Category Archives: see-through pants

Look at this!

What would Ted Kluszewski think? Major League Baseball has unveiled—that seems to be the appropriate word—a uniform design that features pants so sheer they appear to reveal players’ underpants. (A New Yorker piece about the new duds was headlined “I See England, I See France.”) Connor McKnight, who hosts pre- and post-game shows on the Chicago White Sox Network, told NPR that player reaction is running “anywhere from incensed to really embarrassed.”

“When you’re on display for the nation and for your fans to watch,” McKnight said, “you don’t want to be quite as on display as a lot of players have been” during this Spring Training season.
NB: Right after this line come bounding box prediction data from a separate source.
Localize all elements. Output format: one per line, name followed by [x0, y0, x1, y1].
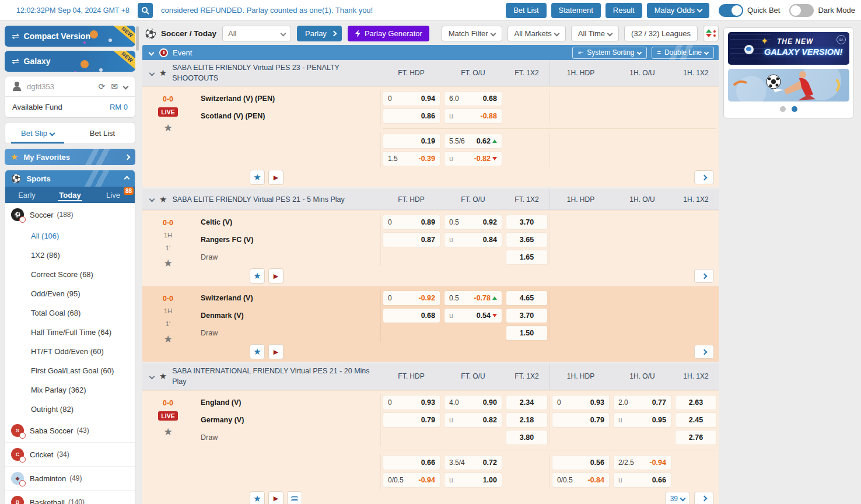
expand-match-button[interactable]: [694, 170, 714, 184]
compact-version-button[interactable]: ⇌ Compact Version NEW: [5, 26, 135, 47]
odds-cell[interactable]: 0.19: [383, 134, 440, 148]
galaxy-version-banner[interactable]: ✦ THE NEW GALAXY VERSION! SA: [728, 32, 849, 65]
tab-early[interactable]: Early: [5, 187, 48, 203]
odds-cell[interactable]: 00.94: [383, 92, 440, 106]
odds-cell[interactable]: 0.79: [552, 413, 609, 427]
quick-bet-toggle[interactable]: [719, 4, 743, 17]
odds-cell[interactable]: 0.50.92: [444, 215, 502, 229]
odds-cell[interactable]: 4.65: [506, 291, 547, 305]
leagues-count-button[interactable]: (32 / 32) Leagues: [624, 26, 698, 41]
galaxy-button[interactable]: ⇌ Galaxy NEW: [5, 51, 135, 72]
league-star-icon[interactable]: ★: [159, 194, 167, 205]
mail-icon[interactable]: ✉: [111, 82, 118, 91]
odds-cell[interactable]: 0.87: [383, 233, 440, 247]
sidebar-item-saba-soccer[interactable]: SSaba Soccer(43): [5, 419, 135, 442]
odds-cell[interactable]: 5.5/60.62: [444, 134, 502, 148]
odds-cell[interactable]: 2.00.77: [614, 396, 671, 410]
odds-cell[interactable]: u0.82: [444, 413, 502, 427]
odds-cell[interactable]: 2.63: [676, 396, 716, 410]
play-button[interactable]: ▶: [268, 268, 284, 284]
odds-cell[interactable]: u1.00: [444, 473, 502, 487]
odds-cell[interactable]: 2.76: [676, 430, 716, 444]
chevron-down-icon[interactable]: [149, 50, 155, 55]
odds-cell[interactable]: 3.70: [506, 215, 547, 229]
sidebar-item-ht-ft-odd-even[interactable]: HT/FT Odd/Even (60): [5, 342, 135, 361]
odds-cell[interactable]: 6.00.68: [444, 92, 502, 106]
result-button[interactable]: Result: [606, 3, 642, 18]
odds-cell[interactable]: 3.70: [506, 309, 547, 323]
odds-cell[interactable]: 00.89: [383, 215, 440, 229]
odds-cell[interactable]: 0.68: [383, 309, 440, 323]
odds-cell[interactable]: u-0.82: [444, 152, 502, 166]
double-line-dropdown[interactable]: = Double Line: [652, 47, 715, 59]
league-star-icon[interactable]: ★: [159, 371, 167, 382]
my-favorites-button[interactable]: ★ My Favorites: [5, 149, 135, 165]
play-button[interactable]: ▶: [268, 491, 284, 504]
favorite-button[interactable]: ★: [250, 170, 265, 185]
odds-cell[interactable]: u0.84: [444, 233, 502, 247]
sidebar-item-basketball[interactable]: BBasketball(140): [5, 490, 135, 504]
odds-cell[interactable]: 1.50: [506, 326, 547, 340]
odds-cell[interactable]: 0.66: [383, 456, 440, 470]
odds-cell[interactable]: 0-0.92: [383, 291, 440, 305]
odds-cell[interactable]: u0.54: [444, 309, 502, 323]
sidebar-item-first-goal-last-goal[interactable]: First Goal/Last Goal (60): [5, 361, 135, 380]
chevron-down-icon[interactable]: [149, 197, 155, 202]
sidebar-item-half-time-full-time[interactable]: Half Time/Full Time (64): [5, 323, 135, 342]
favorite-button[interactable]: ★: [250, 268, 265, 284]
parlay-generator-button[interactable]: Parlay Generator: [348, 26, 429, 41]
odds-cell[interactable]: u0.66: [614, 473, 671, 487]
expand-match-button[interactable]: [694, 492, 714, 504]
odds-cell[interactable]: 3.5/40.72: [444, 456, 502, 470]
play-button[interactable]: ▶: [268, 170, 284, 185]
sidebar-item-all[interactable]: All (106): [5, 226, 135, 246]
match-filter-dropdown[interactable]: Match Filter: [442, 26, 502, 41]
sidebar-item-mix-parlay[interactable]: Mix Parlay (362): [5, 380, 135, 400]
tab-today[interactable]: Today: [48, 187, 92, 203]
sidebar-item-total-goal[interactable]: Total Goal (68): [5, 303, 135, 323]
odds-cell[interactable]: 2.45: [676, 413, 716, 427]
odds-cell[interactable]: 00.93: [552, 396, 609, 410]
sidebar-item-1x2[interactable]: 1X2 (86): [5, 246, 135, 265]
odds-cell[interactable]: 3.80: [506, 430, 547, 444]
carousel-dot-2[interactable]: [792, 106, 797, 112]
parlay-button[interactable]: Parlay: [297, 26, 342, 41]
odds-cell[interactable]: 1.5-0.39: [383, 152, 440, 166]
chevron-down-icon[interactable]: [123, 83, 129, 89]
favorite-button[interactable]: ★: [250, 491, 265, 504]
odds-cell[interactable]: 2.34: [506, 396, 547, 410]
odds-cell[interactable]: u-0.88: [444, 109, 502, 123]
sidebar-item-outright[interactable]: Outright (82): [5, 400, 135, 419]
favorite-star-icon[interactable]: ★: [163, 257, 172, 270]
statement-button[interactable]: Statement: [551, 3, 601, 18]
odds-cell[interactable]: 1.65: [506, 250, 547, 264]
odds-cell[interactable]: u0.95: [614, 413, 671, 427]
tab-live[interactable]: Live88: [92, 187, 135, 203]
favorite-button[interactable]: ★: [250, 344, 265, 359]
refresh-icon[interactable]: ⟳: [99, 82, 106, 91]
sidebar-item-odd-even[interactable]: Odd/Even (95): [5, 284, 135, 303]
markets-count-dropdown[interactable]: 39: [665, 492, 690, 504]
odds-cell[interactable]: 0.79: [383, 413, 440, 427]
chevron-down-icon[interactable]: [149, 70, 155, 76]
odds-cell[interactable]: 0/0.5-0.84: [552, 473, 609, 487]
odds-cell[interactable]: 0.56: [552, 456, 609, 470]
play-button[interactable]: ▶: [268, 344, 284, 359]
search-button[interactable]: [138, 3, 153, 18]
all-markets-dropdown[interactable]: All Markets: [508, 26, 566, 41]
odds-cell[interactable]: 2/2.5-0.94: [614, 456, 671, 470]
tab-bet-list[interactable]: Bet List: [70, 123, 135, 144]
odds-cell[interactable]: 0.86: [383, 109, 440, 123]
odds-cell[interactable]: 3.65: [506, 233, 547, 247]
all-time-dropdown[interactable]: All Time: [571, 26, 619, 41]
league-star-icon[interactable]: ★: [159, 68, 167, 78]
favorite-star-icon[interactable]: ★: [163, 122, 172, 134]
scrollbar-thumb[interactable]: [136, 26, 139, 51]
sidebar-item-correct-score[interactable]: Correct Score (68): [5, 265, 135, 284]
carousel-dot-1[interactable]: [780, 106, 786, 112]
favorite-star-icon[interactable]: ★: [163, 333, 172, 345]
soccer-promo-banner[interactable]: [728, 69, 849, 102]
odds-cell[interactable]: 0/0.5-0.94: [383, 473, 440, 487]
expand-match-button[interactable]: [694, 269, 714, 283]
tab-bet-slip[interactable]: Bet Slip: [5, 123, 70, 144]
Oh; Ted Kluszewski. He was a slugging first baseman in the 1950s, an All-Star for the Cincinnati Reds during the peak of his 15-year Big League career. No Givenchy, Ralph Lauren, Christian Dior; no designer of haute couture. But Kluszewski did make a bold baseball fashion statement by exposing more than was traditional on the ball field.

He bared his bulging biceps by cutting off the sleeves of his uniform top. In some quarters, the exhibition of his considerable muscles was reckoned to be an intimidation factor on opposing pitchers, though Kluszewski claimed that full sleeves merely constricted his ability to swing a bat. And he insisted he would not compromise his swing.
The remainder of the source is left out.